Is your feature request related to a problem? Please describe.

DynamoDB online store latency is fundamentally limited by network round-trip time to the DynamoDB service (~50-80ms per request). Even with all code optimizations applied, achieving <60ms p99 latency for production workloads (50 entities × 200 features) is not possible with direct DynamoDB access.
Benchmarks results here shows: https://github.com/abhijeet-dhumal/featurestore-benchmarks/tree/perf-with-6optimisations/fs-online-benchmark/locust-bechmarking/feast-benchmarking

  • Current latency: 169ms p99 at 50 entities × 200 features
  • Target SLA: 60ms p99
  • Gap: 109ms that cannot be closed with code optimizations alone

This is frustrating for users who need low-latency feature serving for real-time ML inference but want to use DynamoDB for its scalability and managed infrastructure.
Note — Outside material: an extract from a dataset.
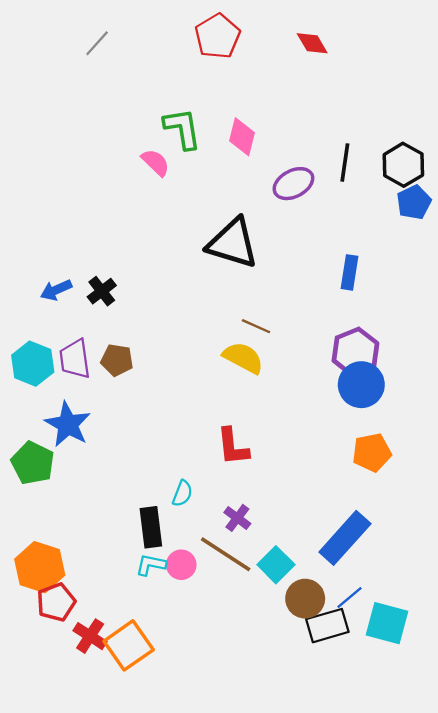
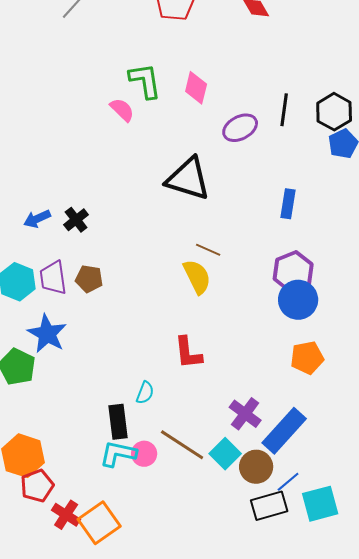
yellow semicircle: (243, 358) -> (197, 277), turned 36
purple cross: (237, 518) -> (245, 414), moved, size x1.4
cyan L-shape: (151, 565) -> (118, 454), size x1.4
brown circle: (305, 599) -> (256, 467), moved
cyan square: (387, 623) -> (320, 504), turned -30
Describe the solution you'd like
Add native support for DynamoDB Accelerator (DAX) - AWS's in-memory caching layer for DynamoDB. This would allow users to configure a DAX endpoint for sub-millisecond cached reads:

online_store:
  type: dynamodb
  region: us-east-1
  use_dax: true
  endpoint_url: "daxs://my-cluster.abc123.dax-clusters.us-east-1.amazonaws.com:8111"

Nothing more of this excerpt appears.